Summary

Experience is using products that are both intuitive and enjoyable enabling easy and timely completion of tasks.

Experience depends on many factors, a common one is the time it takes waiting to view and interact with an application page in the browser. The longer the wait time less enjoyable it is.

This post is for executives, managers, and architects to understand the importance of experience and prioritize it.

A scenario

A task can be a sales executive(SE) creating a quote for a customer for a set of products and services.

In the process of creating this quote, the SE has to create an opportunity and contact and review the lead and account information.

If each page takes 5 seconds to load or creation of records, that’s 15 seconds of waiting time for the SE.

An average of 5 quotes per hour, and an organization of 10 sales executives creating quotes, would result in 15 mins of waiting time.

As we see experience depends on the performance(page loading time) of each page.

Generally, up to 2.5 seconds to view and interact with a page is considered a good experience. We believe anything above 5 seconds is not a good experience getting into the red zone.

Impact of the red zone

Productivity impact

Sales or service tasks such as completing a quote or updating a customer account take longer to complete. This leads to frustration and adoption problems.

Bugs and complaints

When users notice a degradation in performance impacting their work, it results in complaints creation of bugs. This happens more often after a change management release.

Raising costs

Experience problems are difficult to fix. They tend to add up with each release or change. Util the application usability is severely impacted and it becomes costly in time and money to fix the problems.

Avoiding the red zone

There are steps that can be taken to avoid being in the Red zone.

Consistent

Accurate performance assessment(aka performance testing) which gets all the metrics required to make decisions on what needs to be addressed.

Prioritizing testing

Incorporating performance testing and analysis(assessment) into your change management release cycles. This ensures problems in each release are caught proactively.

Automate it!

Automated testing is consistent and metrics reliable. Automation also makes it effortless to have a testing process in place.

Talk to the users

Getting feedback from users is critical to success.
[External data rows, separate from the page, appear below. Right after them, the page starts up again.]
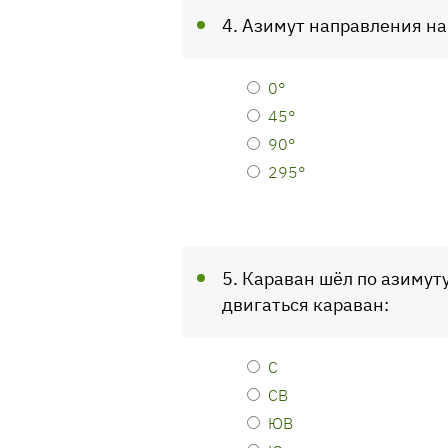
4. Азимут направления на
0°
45°
90°
295°
5. Караван шёл по азимуту
двигаться караван:
С
СВ
ЮВ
After all, it’s for them to have an experience.

Being in the green zone

The green zone of page performance is definitely great for user experience.

Employee and customer productivity increases.

Reduces the cost of serving and maintaining the application.

Confidence in our applications, reducing risk and ability to seamlessly scale business operations.

Conclusion

Employee and customer experience is closely related to Lightning application performance. Testing provides us visibility into the user’s experience and is much more cost-effective when compared to fixing big problems.

Regular assessments(aka testing) of our applications are easy once implemented, therefore prioritizing testing is an easy decision.